Indeed, because of this discord, in a workshop last year on the matter countries noted that “the terms ‘emission avoidance’ and ‘conservation enhancement’ have no agreed definition, are ambiguous and are not used in the Convention, the Kyoto Protocol or the Paris Agreement”. They concluded that given ”considerable uncertainties involved”, these activities “may be more appropriate to include under voluntary or non-market approaches” rather than Article 6.2 or 6.4.

Negotiators saw an opportunity to make it clear that until the overall rules will be revisited in 2028, emission avoidance activities are not included in either Article 6.2 or 6.4, and that as a consequence all units must be real emission reductions or removals. 

Question 2: What information is required for projects to be able to be traded?

Article 6.2 establishes the procedures for corresponding adjustments that enable one country to transfer a mitigation outcome (generated as a cooperative approach or an Article 6.4 methodology) to another country’s GHG inventory. 

To ensure a consistent standard in this process, the level of detail that participants need to disclose in order to internationally transfer a 'mitigation outcome' from one country’s inventory matters, as does information on the project that is generating the mitigation outcome itself. 

  • Update from Bonn 2024: Parties made some progress on this at Bonn, whittling a list of 38 potential options down to 32. However, there were divergent voices in the room about how much of this information should be disclosed voluntarily, with some viewing all elements as critical to ensuring the mitigation outcome is of sufficient quality. 

    Matters related to what elements to disclose – and how compulsory these elements will be – will be high on the agenda at COP29, as will any potential definition of a “cooperative approach” under Article 6.2 that may arise. 

Question 3: How transparent will the mechanisms be?

There are already significant concerns about the extent to which information essential to tracking and transferring the units generated via Article 6 could be marked as confidential and thus not easily accessible. 

Question 4: What happens when information does not stack up?

The paper trail required to document the international carbon market flows connecting the majority of the world is immense. 

Question 5: How to ensure the mechanisms account for and incentivise additional mitigation effort?

One key difference between the Kyoto Protocol and the Paris Agreement is that now nearly all of the world has emission reduction commitments in the form of Nationally Determined Contributions.
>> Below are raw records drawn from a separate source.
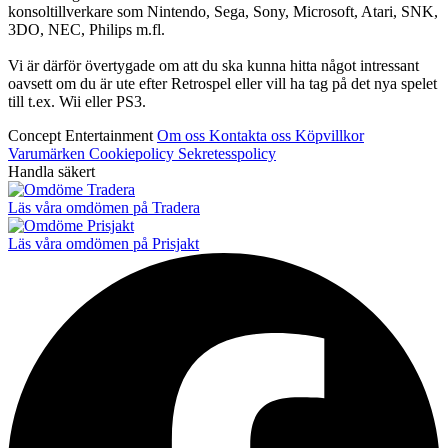
konsoltillverkare som Nintendo, Sega, Sony, Microsoft, Atari, SNK,
3DO, NEC, Philips m.fl.
Vi är därför övertygade om att du ska kunna hitta något intressant
oavsett om du är ute efter Retrospel eller vill ha tag på det nya spelet
till t.ex. Wii eller PS3.
Concept Entertainment
Om oss
Kontakta oss
Köpvillkor
Varumärken
Cookiepolicy
Sekretesspolicy
Handla säkert
Läs våra omdömen på Tradera
Läs våra omdömen på Prisjakt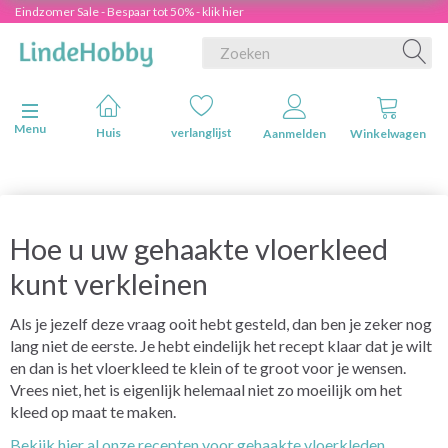
Eindzomer Sale - Bespaar tot 50% - klik hier
Navigatie in-/uitschakelen
Menu
Huis
verlanglijst
Aanmelden
Winkelwagen
Hoe u uw gehaakte vloerkleed
kunt verkleinen
Als je jezelf deze vraag ooit hebt gesteld, dan ben je zeker nog
lang niet de eerste. Je hebt eindelijk het recept klaar dat je wilt
en dan is het vloerkleed te klein of te groot voor je wensen.
Vrees niet, het is eigenlijk helemaal niet zo moeilijk om het
kleed op maat te maken.
Bekijk hier al onze recepten voor gehaakte vloerkleden.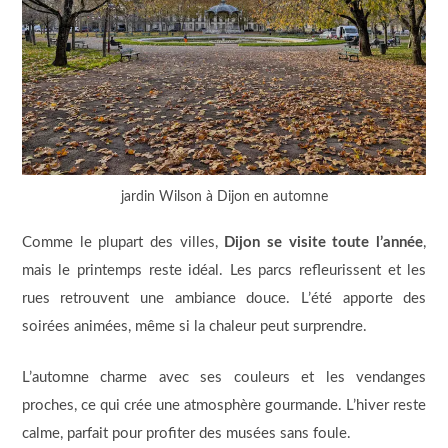
jardin Wilson à Dijon en automne
Comme le plupart des villes,
Dijon se visite toute l’année
,
mais le printemps reste idéal. Les parcs refleurissent et les
rues retrouvent une ambiance douce. L’été apporte des
soirées animées, même si la chaleur peut surprendre.
L’automne charme avec ses couleurs et les vendanges
proches, ce qui crée une atmosphère gourmande. L’hiver reste
calme, parfait pour profiter des musées sans foule.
However, there is not yet clarity as to how use of Article 6 mechanisms will enhance mitigation ambition, if the baseline of "where and what to count as ambition" is not clear. 

Conclusion and key takeaways

There has been important movement in some areas crucial to ongoing operationalisation of the mechanism despite much being brought to the table at COP29. 
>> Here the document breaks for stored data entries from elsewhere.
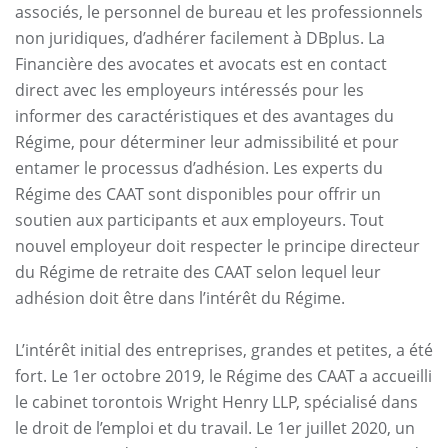
associés, le personnel de bureau et les professionnels
non juridiques, d’adhérer facilement à DBplus. La
Financière des avocates et avocats est en contact
direct avec les employeurs intéressés pour les
informer des caractéristiques et des avantages du
Régime, pour déterminer leur admissibilité et pour
entamer le processus d’adhésion. Les experts du
Régime des CAAT sont disponibles pour offrir un
soutien aux participants et aux employeurs. Tout
nouvel employeur doit respecter le principe directeur
du Régime de retraite des CAAT selon lequel leur
adhésion doit être dans l’intérêt du Régime.
L’intérêt initial des entreprises, grandes et petites, a été
fort. Le 1er octobre 2019, le Régime des CAAT a accueilli
le cabinet torontois Wright Henry LLP, spécialisé dans
le droit de l’emploi et du travail. Le 1er juillet 2020, un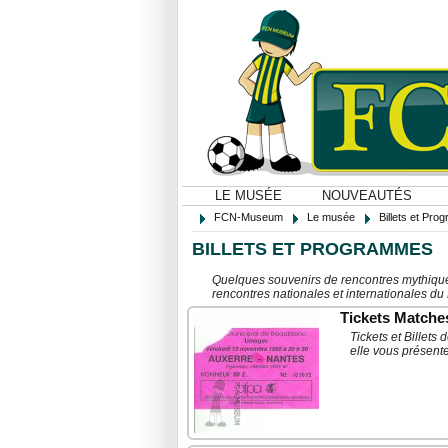
LE MUSÉE
NOUVEAUTÉS
FCN-Museum
Le musée
Billets et Pr
BILLETS ET PROGRAMMES
Quelques souvenirs de rencontres mythique
rencontres nationales et internationales du
Tickets Matche
Tickets et Billet
elle vous présent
To move things forward negotiators have agreed to convene a workshop before Baku to review a number of these “crunchy” issues, from the reporting template of the Agreed Electronic Format to the process of addressing inconsistencies, and how various registries that will be set up under the system will exchange with one another. 

As always, it's not what happens on the inside of the rooms, but outside, that really matters. Despite several bottlenecks that emerged in Bonn, there were also a few breakthroughs. Ruling out emission avoidance projects in both Article 6.2 and 6.4 and agreement to develop a code of conduct related to confidentiality could be a start to ensuring environmental integrity. 

As to the question of whether or not this aim is reached, the proof will be in the projects, along with the system’s ongoing ability to identify and correct loopholes in what will be the largest international carbon market the world has seen to date. 

Written with thanks to Vladislav Malashevskyy for his review.